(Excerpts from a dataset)
----

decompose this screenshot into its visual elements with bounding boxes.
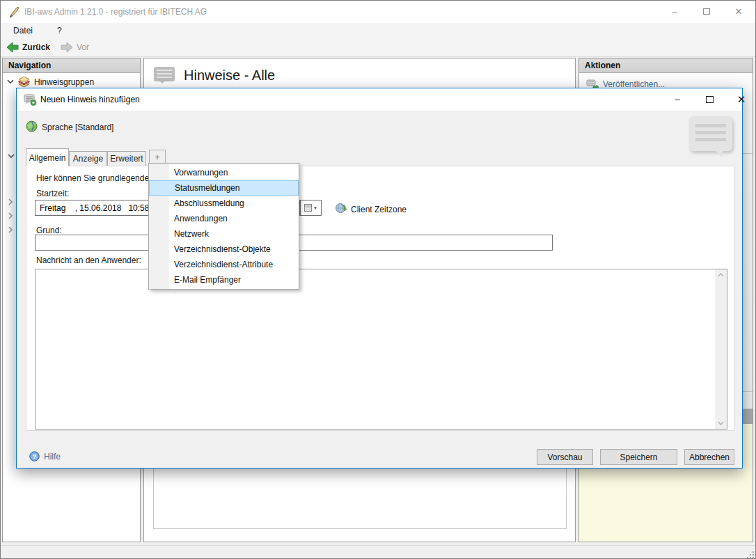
vorschau-button[interactable]: Vorschau <box>537 449 593 465</box>
forward-button[interactable]: Vor <box>61 42 89 53</box>
menu-item-verzeichnisdienst-attribute[interactable]: Verzeichnisdienst-Attribute <box>149 257 299 272</box>
tree-item-label: Hinweisgruppen <box>34 77 94 87</box>
resize-grip[interactable] <box>746 550 754 558</box>
dialog-title: Neuen Hinweis hinzufügen <box>40 95 140 104</box>
abbrechen-button[interactable]: Abbrechen <box>684 449 734 465</box>
dialog-icon <box>24 94 37 106</box>
tab-allgemein[interactable]: Allgemein <box>26 148 69 166</box>
window-title: IBI-aws Admin 1.21.0 - registriert für I… <box>24 7 207 17</box>
maximize-button[interactable] <box>691 1 723 22</box>
menu-file[interactable]: Datei <box>13 26 33 36</box>
back-arrow-icon <box>6 42 19 53</box>
message-textarea[interactable] <box>36 269 715 429</box>
tab-page-allgemein: Hier können Sie grundlegende Ei Startzei… <box>26 166 734 431</box>
calendar-icon <box>304 204 312 212</box>
speichern-button[interactable]: Speichern <box>600 449 677 465</box>
chevron-right-icon[interactable] <box>8 226 13 233</box>
language-globe-icon <box>26 120 38 132</box>
chevron-down-icon <box>7 79 14 84</box>
menu-item-netzwerk[interactable]: Netzwerk <box>149 226 299 242</box>
chevron-right-icon[interactable] <box>8 198 13 205</box>
minimize-button[interactable]: – <box>659 1 691 22</box>
menu-item-anwendungen[interactable]: Anwendungen <box>149 211 299 226</box>
tree-item-hinweisgruppen[interactable]: Hinweisgruppen <box>7 77 140 87</box>
chevron-down-icon[interactable] <box>8 154 15 159</box>
start-time-label: Startzeit: <box>36 189 69 198</box>
menu-item-abschlussmeldung[interactable]: Abschlussmeldung <box>149 196 299 211</box>
dialog-maximize-button[interactable] <box>693 88 725 110</box>
navigation-header: Navigation <box>3 58 140 73</box>
menu-item-email-empfaenger[interactable]: E-Mail Empfänger <box>149 272 299 288</box>
timezone-label: Client Zeitzone <box>351 205 407 214</box>
add-hint-dialog: Neuen Hinweis hinzufügen – ✕ Sprache [St… <box>16 88 743 469</box>
client-timezone-icon <box>335 203 347 214</box>
menu-item-verzeichnisdienst-objekte[interactable]: Verzeichnisdienst-Objekte <box>149 242 299 257</box>
status-bar <box>1 545 755 559</box>
dialog-title-bar: Neuen Hinweis hinzufügen – ✕ <box>17 88 742 111</box>
calendar-dropdown-button[interactable]: ▼ <box>300 200 322 216</box>
app-window: IBI-aws Admin 1.21.0 - registriert für I… <box>0 0 756 559</box>
title-bar: IBI-aws Admin 1.21.0 - registriert für I… <box>1 1 755 23</box>
hinweise-bubble-icon <box>154 67 175 81</box>
forward-label: Vor <box>77 42 89 52</box>
toolbar <box>1 40 755 57</box>
hinweisgruppen-icon <box>18 77 30 87</box>
app-icon <box>8 6 20 18</box>
svg-text:?: ? <box>33 453 37 460</box>
forward-arrow-icon <box>61 42 73 53</box>
help-action[interactable]: ? Hilfe <box>29 451 61 462</box>
hint-type-menu: Vorwarnungen Statusmeldungen Abschlussme… <box>148 163 299 290</box>
help-icon: ? <box>29 451 40 462</box>
back-label: Zurück <box>22 42 50 52</box>
textarea-scrollbar[interactable] <box>715 269 727 429</box>
page-title: Hinweise - Alle <box>184 68 275 84</box>
actions-header: Aktionen <box>579 58 753 73</box>
tab-erweitert[interactable]: Erweitert <box>107 151 146 166</box>
menu-item-vorwarnungen[interactable]: Vorwarnungen <box>149 165 299 180</box>
reason-label: Grund: <box>36 226 62 235</box>
message-textarea-wrap <box>35 269 727 430</box>
tab-anzeige[interactable]: Anzeige <box>69 151 107 166</box>
dialog-close-button[interactable]: ✕ <box>725 88 756 110</box>
chevron-right-icon[interactable] <box>8 212 13 219</box>
dialog-minimize-button[interactable]: – <box>661 88 693 110</box>
scroll-down-icon[interactable] <box>718 421 724 425</box>
scroll-up-icon[interactable] <box>718 273 724 277</box>
watermark-bubble-icon <box>689 116 732 151</box>
message-label: Nachricht an den Anwender: <box>36 255 141 265</box>
close-button[interactable]: ✕ <box>723 1 755 22</box>
language-label: Sprache [Standard] <box>42 123 113 132</box>
help-link: Hilfe <box>44 452 61 462</box>
dropdown-arrow-icon: ▼ <box>313 206 317 210</box>
back-button[interactable]: Zurück <box>6 42 50 53</box>
menu-help[interactable]: ? <box>57 26 62 36</box>
menu-item-statusmeldungen[interactable]: Statusmeldungen <box>149 180 299 196</box>
menu-bar <box>1 23 755 40</box>
intro-text: Hier können Sie grundlegende Ei <box>36 173 159 183</box>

----

(Exercise objective) How many lines in the records above contain the word "hinzufügen"? Reply with the number alone.

(Answer to the problem) 3